Discussion in 'Installation/Configuration' started by inside83, May 8, 2019.

  1. inside83

    inside83 Member

    Hello,

    A couple of hours ago I had a misfortune to be the target of an attack.
    All of my DB's were/are deleted with only one table in them, called 'WARNING'. It has 3 columns with the following content:
    1. To recover your lost Database and avoid leaking it: Send us 0.1 Bitcoin (BTC) to our Bitcoin address 16wssaUQ1thukJvwV9YRBKzxzy18n47dY8 and contact us by Email with your Server IP or Domain name and a Proof of Payment. If you are unsure if we have your data, contact us and we will send you a proof. Your Database is downloaded and backed up on our servers. Backups that we have right now: the exact correct names of my db's . If we dont receive your payment in the next 10 Days, we will make your database public or use them otherwise.
    2. 16wssaUQ1thukJvwV9YRBKzxzy18n47dY8
    3. [email protected]
    I followed @till 's advice from here to get my dbispconfig table back and then run restore procedure from ISPConfig but it seams that my table structure is a bit different from this one so I had to dump dbispconfig table from my other ISPConfig server and then run ispconfig_db_backup.sql from /var/backup/ispconfig_xxx

    Right now, writing this, I'm just hoping that ISPConfig will be able to restore my DB's.

    Has anyone else had similar experience?
    Any advice?
    Could this be avoided?
     
  2. Taleman

    Taleman Well-Known Member HowtoForge Supporter

    I would say it is not possible to completely prevent something like that happening. A competent attacker can crack into your server given enough time and resources.
    What you can do is keep operating system, ISPConfig and the softwares running in websites updated. Force everyone to use good passwords, like 12 character long random strings. Using fail2ban helps a little, brute force attacks are more laborius.
    I would prefer all websites to be HTML and CSS only static websites, then there would be nothing to crack into. But users want to have Joomla, Wordpress or other CMS which they then forget to keep updated.
     
  3. inside83

    inside83 Member

    Strange thins is:
    • everything is updated (Wordpress and all the plugins),
    • all passwords are very strong (20+ characters),
      • and I do mean ALL of them: e-mails, DB's, FTP...every single one of them
    • fail2ban installed following Perfect Server tutorial,
    • there really isn't that much traffic and
    • the data stored REALLY is not that much worth.
    I really can't see how would anyone invest considerable amount of time and resources to do this.
    It looks like I was targeted but I can't say why.

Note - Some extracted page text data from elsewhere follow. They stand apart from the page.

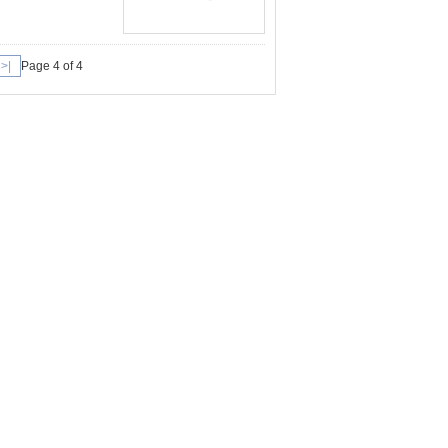
|<
Page 4 of 4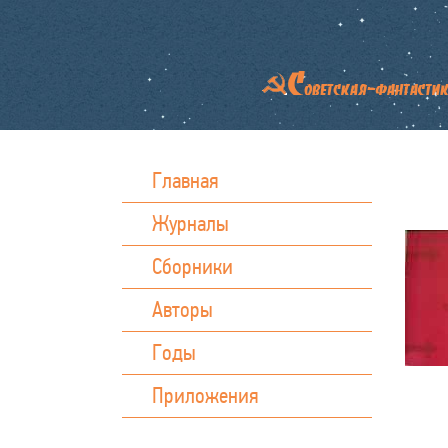
Главная
Журналы
Сборники
Авторы
Годы
Приложения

    And if it's just a bot trying every server and just happen to run into mine, than there's a serious security problem ether with Debian, Wordpress, MariaDB and/or any major component, because I followed every rule in the book.
     
  4. till

    till Super Moderator Staff Member ISPConfig Developer

    I assume you did scan the server already?

    https://www.howtoforge.com/tutorial/how-to-scan-linux-for-malware-and-rootkits/

    If nothing could be found, then the hacker got probably access to MySQL only and not to the whole system. He probably would have stolen and encrypted files as well if he would be able to access them. Where all databases affected? If yes, then he must got access to the MySQL user which has access to all of them. Might even be that he got access to a desktop where the password is used/stored that you or someone else with administrative MySQL priveliges uses to administer the server.
     
  5. inside83

    inside83 Member

    Yes I did run the scan and it found nothing. A couple of outdated plugins and some false positives but that's all.

    I assume the hacker got access only to MySQL since only the db's are affected. And yes, all db's were affected. Even the roundcube db.
    There were new db users created: 'mysqld' and 'system' user. I compared to my other ISPConfig server and those users weren't there.

    It seems that I managed to get it all bac and running but now I have a problem with the backup within ISPConfig. It backs up the files but it doesn't back up the db's.
    upload_2019-5-12_23-52-2.png
    Is there something I can do to make it run backup on the db's too?
     
  6. inside83

    inside83 Member

    Also, it seems that I can't change db password using ISPConfig.
    Does anyone know how to make it work?
     
  7. Taleman

    Taleman Well-Known Member HowtoForge Supporter

  8. Jesse Norell

    Jesse Norell Well-Known Member Staff Member Howtoforge Staff

    The db ransomware is new and gaining popularity, and it sounds like there are many ways used to access databases, so do try to find attribution to the specific vulnerability, but also don't be surprised if you can't. As @till mentioned, you could have had the client side hacked, but there are many pieces to consider on the server, too.

    This is a single server system? Unless you need open internet access to the mysql server (and you know why you need it - most people don't), you should make sure port 3306 is blocked in your firewall, and even set the bind address in mysql to 127.0.0.1 (for single servers - you can't bind to localhost on the master server if running a multi-server install). If you do need internet access to mysql, consider restricting it to known ip address, and/or require a vpn, and/or use port forwarding (over ssh) to access it, so it's not wide open. If you had mysql open to the internet you might check your myql logs and see if you find anything interesting.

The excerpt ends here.